Tanggapan BPN Prabowo-Sansi

Badan Pemenangan Nasional (BPN) Prabowo Subianto-Sandiaga Uno mengakui debat pertama lalu berlangsung monoton. 

“Kalau melihat harapan masyarakat sepertinya ingin sesuatu yang tidak kaku dan monoton ya. Memang kurang greget,” kata juru bicara BPN Prabowo-Sandi, Andre Rosiade kepada wartawan, Jumat (18/1/2019).

Selain itu, Andre juga mengkritik moderator debat, yakni Ira Koesno dan Imam Priyono. Dia menilai moderator debat terlalu banyak bicara. Andre mengatakan hal itu menyebabkan pasangan capres-cawapres tak punya banyak ruang untuk saling mendalami visi misi.
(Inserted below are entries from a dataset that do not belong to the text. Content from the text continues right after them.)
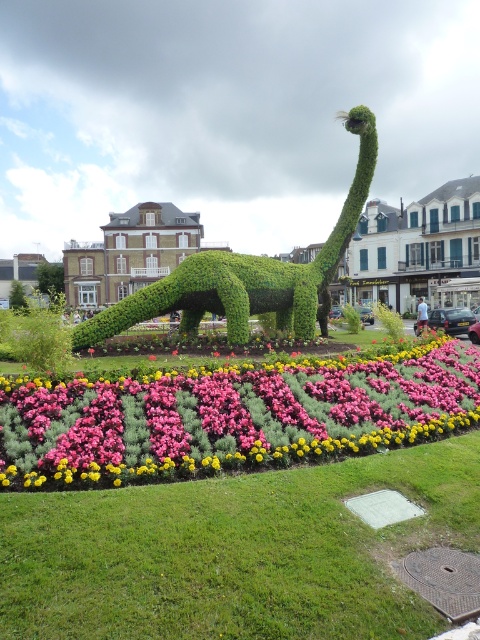 Who is more distant from viewer, (107,449) or (268,282)?

Positioned behind is point (268,282).

Based on the photo, which is above, pink matte flowers at center or green leafy plant at center?

green leafy plant at center is higher up.

This screenshot has height=640, width=480. Identify the location of pink matte flowers at center. (230, 419). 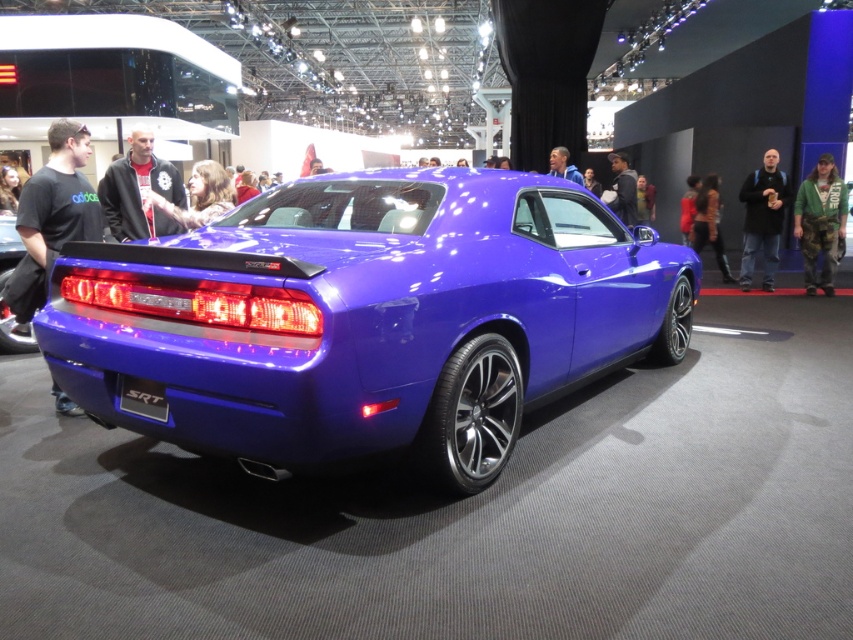 Question: Estimate the real-world distances between objects in this image. Which object is closer to the green camouflage pants at right?

Choices:
 (A) yellow-green shirt at center
 (B) fluffy brown hair at center
 (C) glossy blue car at center

Answer: (A)

Question: Is glossy blue car at center closer to camera compared to yellow-green shirt at center?

Choices:
 (A) yes
 (B) no

Answer: (A)

Question: Is fluffy brown hair at center smaller than blue metallic car at center?

Choices:
 (A) no
 (B) yes

Answer: (B)

Question: Among these points, which one is nearest to the camera?

Choices:
 (A) (209, 220)
 (B) (51, 296)

Answer: (B)

Question: Which of the following is the closest to the observer?

Choices:
 (A) black matte srt at rear
 (B) glossy blue car at center
 (C) black fleece jacket at center
 (D) glossy metallic car at center

Answer: (D)

Question: From the image, what is the correct spatial relationship of fluffy brown hair at center in relation to blue metallic car at center?

Choices:
 (A) above
 (B) below

Answer: (B) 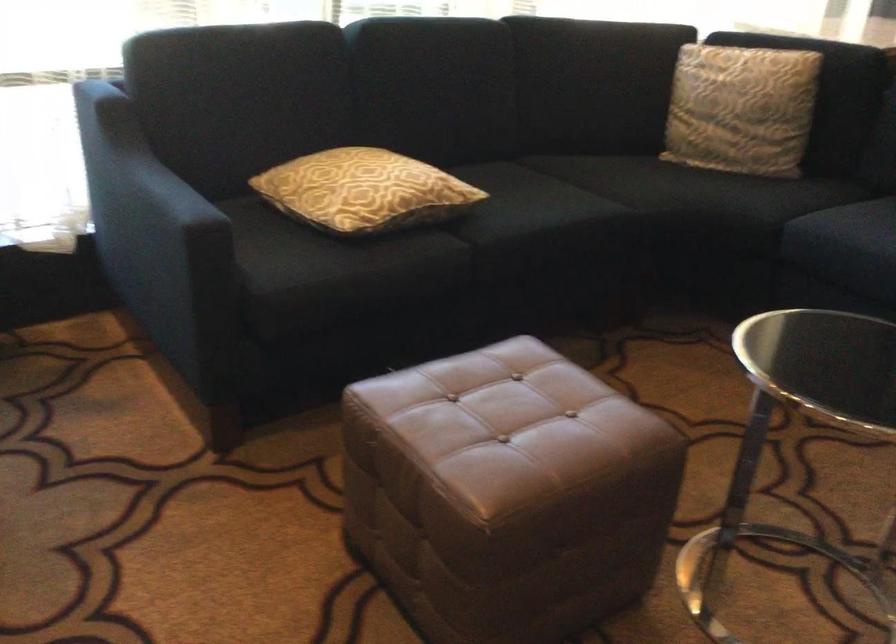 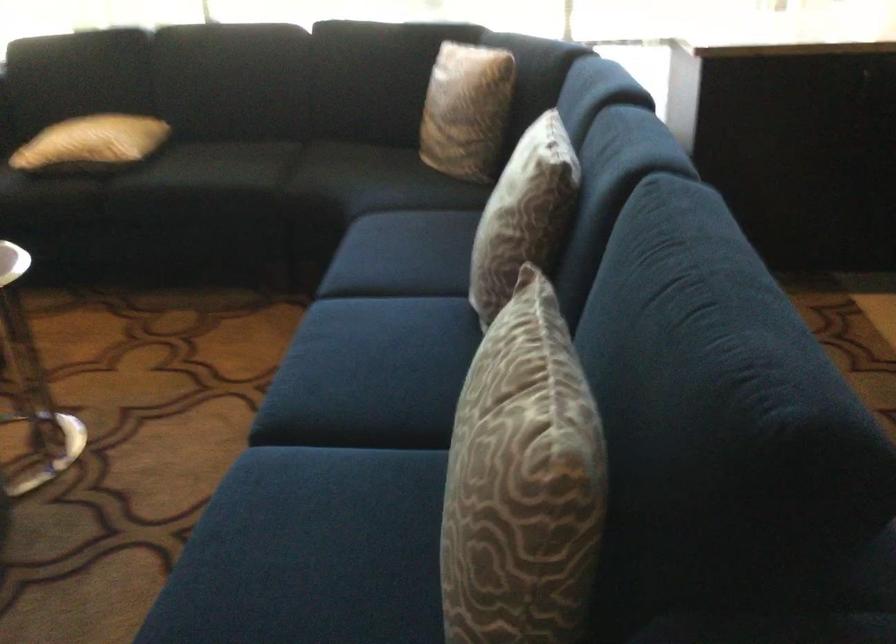 Where in the second image is the point corresponding to pixel 431 185 from the first image?

(91, 142) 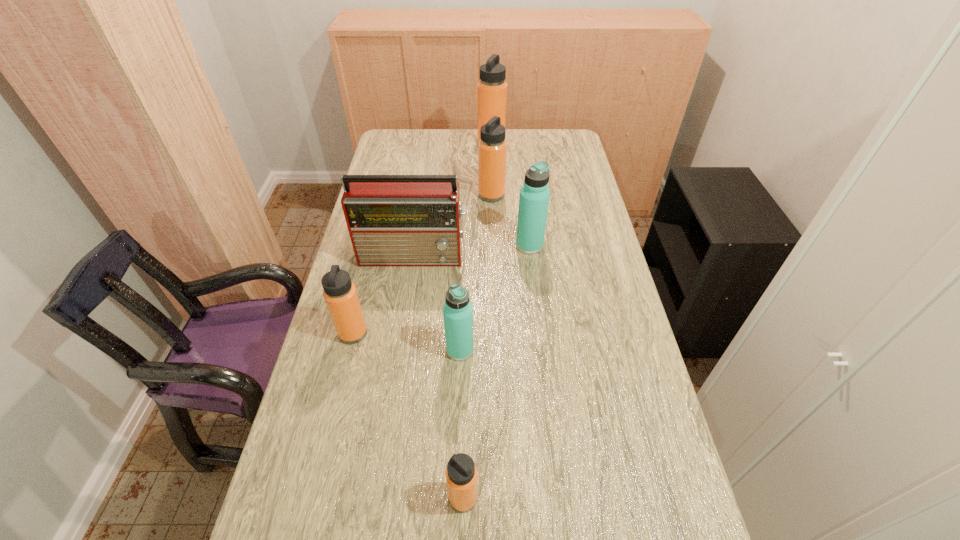 This screenshot has height=540, width=960. In order to click on vacant area that satisfies the following two spatial constraints: 1. on the front-facing side of the radio receiver; 2. on the right side of the shortest thermos bottle in this screenshot , I will do `click(377, 498)`.

Where is `vacant region that satisfies the following two spatial constraints: 1. on the front-facing side of the radio receiver; 2. on the right side of the smallest orange thermos bottle`? The image size is (960, 540). vacant region that satisfies the following two spatial constraints: 1. on the front-facing side of the radio receiver; 2. on the right side of the smallest orange thermos bottle is located at coordinates (377, 498). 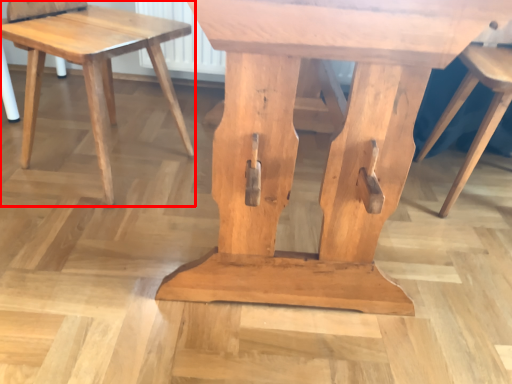 Question: From the image's perspective, where is stool (annotated by the red box) located in relation to stool in the image?

Choices:
 (A) above
 (B) below

Answer: (A)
“Moderator agak terlalu banyak berbicara, lalu pendalamannya kurang. Seharusnya ruang pendalaman itu bisa dikejar. Misal, Pak Jokowi menyampaikan, Pak Prabowo menanggapi, Pak Jokowi tanggapi, lalu Pak Prabowo tanggapi lagi. Supaya nendang gitu. Kemudian moderator juga membantu pendalaman juga,” sebutnya.

Meski demikian, Andre belum bisa mengatakan aspek mana yang ingin diubah BPN dalam debat berikutnya. Ia menyebut BPN Prabowo-Sandi akan melakukan evaluasi internal terkait debat pada 17 Januari lalu.

“Kami nanti akan rapat evaluasi mungkin dalam beberapa hari ke depan. Nanti akan dibahas soal debat perdana kemarin. Baru setelah itu kami bisa memutuskan,” kata Andre.